The bodies of the Association are:

A. The Annual Meeting of members.
B. The Board of Directors (referred to as "direction" by the Swiss Civil Code).
C. The Executive Committee of the Board of Directors.
D. The Auditors.

A. The Annual Meeting

Article 5

5.1 The Annual Meeting consists of the representatives of the members of the Association.

5.2 Only members of categories "A", "B” and "C" may vote at the Annual Meeting, provided, however, that only members of category "A" shall be entitled to vote on the promulgation or, as the case may be, the amendment of a Code of Conduct which will specifically address their situation (see Article 7.5. below). Each member of these categories shall have one single vote at the Annual Meeting.

5.3 Representation of a member by another member shall be authorized, it being specified that a member of the Association may represent only one other member.

Article 6

6.1 The Ordinary Annual Meeting shall be held every year during the six-month period following the end of the financial year. It shall be called by the Board of Directors.

6.2 The Board of Directors may, if it deems appropriate or necessary, call Extraordinary Meetings; the Association's Auditors may also do so.

6.3 The Board of Directors shall have to call an Extraordinary Meeting if the Ordinary Annual Meeting so decides, or if at least one fifth of the members requests it in writing, indicating the reasons.

6.4 The notice to attend Annual Meetings shall be made at least fifteen calendar days before the date set for the Meeting, indicating the agenda.

6.5 The Board of Directors shall select the venue for the Annual Meeting.

6.6 Proposals which members wish to put on the agenda of the Annual Meeting must be sent in writing to the Board of Directors at least four weeks before the date of the meeting.

6.7 Any Annual Meeting which has been called in accordance with the rules set herein shall have the authority to take care of the items listed on the agenda, irrespective of the number of members present.

Article 7

The Annual Meeting shall have the following powers

7.1 Discussion and approval of the Annual Report of the Board of Directors, the Annual Accounts submitted by the Auditors; discharge of the Board of Directors for its activities.

7.2 Election of the Board of Directors and of the Auditors.

7.3 Determination of the ordinary annual contribution and, as the case may be, of the additional or extraordinary contribution as per article 3.3 of the present By-laws.

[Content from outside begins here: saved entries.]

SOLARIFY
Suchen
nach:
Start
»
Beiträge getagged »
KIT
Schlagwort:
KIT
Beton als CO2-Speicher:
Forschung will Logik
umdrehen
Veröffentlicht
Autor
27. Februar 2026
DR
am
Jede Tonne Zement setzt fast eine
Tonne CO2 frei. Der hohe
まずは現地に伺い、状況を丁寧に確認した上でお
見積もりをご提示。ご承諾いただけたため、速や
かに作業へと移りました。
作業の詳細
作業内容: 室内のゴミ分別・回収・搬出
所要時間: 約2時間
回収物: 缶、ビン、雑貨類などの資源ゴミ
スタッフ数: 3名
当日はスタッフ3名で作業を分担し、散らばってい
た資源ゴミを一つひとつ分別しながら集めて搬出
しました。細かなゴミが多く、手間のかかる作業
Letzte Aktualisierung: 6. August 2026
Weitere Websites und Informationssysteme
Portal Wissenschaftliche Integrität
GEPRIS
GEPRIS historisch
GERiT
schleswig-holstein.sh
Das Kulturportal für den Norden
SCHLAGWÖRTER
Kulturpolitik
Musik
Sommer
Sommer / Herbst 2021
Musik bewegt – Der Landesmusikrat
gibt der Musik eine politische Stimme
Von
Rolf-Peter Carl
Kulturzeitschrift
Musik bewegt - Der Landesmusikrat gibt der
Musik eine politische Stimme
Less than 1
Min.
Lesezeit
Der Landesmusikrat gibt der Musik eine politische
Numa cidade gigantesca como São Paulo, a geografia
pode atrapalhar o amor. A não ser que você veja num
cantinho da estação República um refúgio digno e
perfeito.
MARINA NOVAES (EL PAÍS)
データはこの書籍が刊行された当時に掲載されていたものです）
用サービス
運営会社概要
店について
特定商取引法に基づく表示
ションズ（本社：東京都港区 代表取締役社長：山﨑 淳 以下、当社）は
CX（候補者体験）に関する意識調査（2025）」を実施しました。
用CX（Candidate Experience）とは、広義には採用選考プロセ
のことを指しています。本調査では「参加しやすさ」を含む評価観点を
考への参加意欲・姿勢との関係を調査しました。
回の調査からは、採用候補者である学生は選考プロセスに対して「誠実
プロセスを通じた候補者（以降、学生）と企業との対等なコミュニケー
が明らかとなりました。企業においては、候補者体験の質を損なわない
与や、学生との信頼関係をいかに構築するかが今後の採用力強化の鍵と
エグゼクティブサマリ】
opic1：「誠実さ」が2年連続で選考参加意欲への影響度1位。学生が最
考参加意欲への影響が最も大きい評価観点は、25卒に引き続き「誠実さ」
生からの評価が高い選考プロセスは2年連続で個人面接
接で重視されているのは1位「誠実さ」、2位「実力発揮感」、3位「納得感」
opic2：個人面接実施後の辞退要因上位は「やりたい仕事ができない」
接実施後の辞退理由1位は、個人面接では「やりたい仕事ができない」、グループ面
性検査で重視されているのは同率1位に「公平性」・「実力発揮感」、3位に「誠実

7.4 Amendments to the Association's By-laws and winding-up of the Association.

7.5 Promulgation and, as the case may be, modification of a Code of Conduct intended to be applied to members of category "A" of the Association only, provided, however, that only type "AA" members, to the exclusion of any other category of members, shall be entitled to vote on such issues.

7.6 Decisions on all other points for which the Annual Meeting is competent.

Article 8

8.1 The Annual Meeting is chaired by the Chairman of the Board of Directors or, in his absence, by the Vice-Chairman or another member of the Board of Directors.

8.2 The Chairman shall appoint the Secretary to the Meeting.

Article 9

9.1 The Annual Meeting shall take its decisions by way of vote on the basis of the majority of the votes expressed, unless otherwise provided by the By-laws.

9.2 For the winding-up of the Association, and for amendments to the present By-laws, a majority of two thirds of the votes expressed shall be required.

9.3 The votes and elections shall take place by raising of the hand; they shall be held by secret ballot if so requested by the Chairman or participants to the Meeting.

9.4 In the event of a tied vote, the Chairman shall have a casting vote.

B. The Board of Directors

Article 10

10.1 The Board of Directors shall consist of eleven (11) members or more with a majority representing “A” members. Within the representation of category “A” members, Swiss representatives shall have a majority vote. All other categories will be represented by at least one member.

10.2 Any particular member of the Association may have only one representative elected to the Board of Directors of the Association.

10.3 In case the interests of the Association require it, the Association may elect other additional members of the Board of Directors, such as representatives of the industry or the public. These additional members shall have the same voting rights as all other members."

10.4 The members of the Board of Directors shall be elected for a period of three years.

10.5 Whenever a seat becomes vacant, the Board of Directors shall be authorized to fill it until the next Annual Meeting, by co-optation of a new member.

10.6 If the election of a member does not take place during an Ordinary Annual Meeting, the current year shall be considered as the first year of the term of office.

10.7 Outgoing Board members are eligible for re-election once, for a second three-year period. Any further extension of the term of office shall be granted only on specific grounds, provided that such extension is in the interest of the Association, and shall be made from year to year.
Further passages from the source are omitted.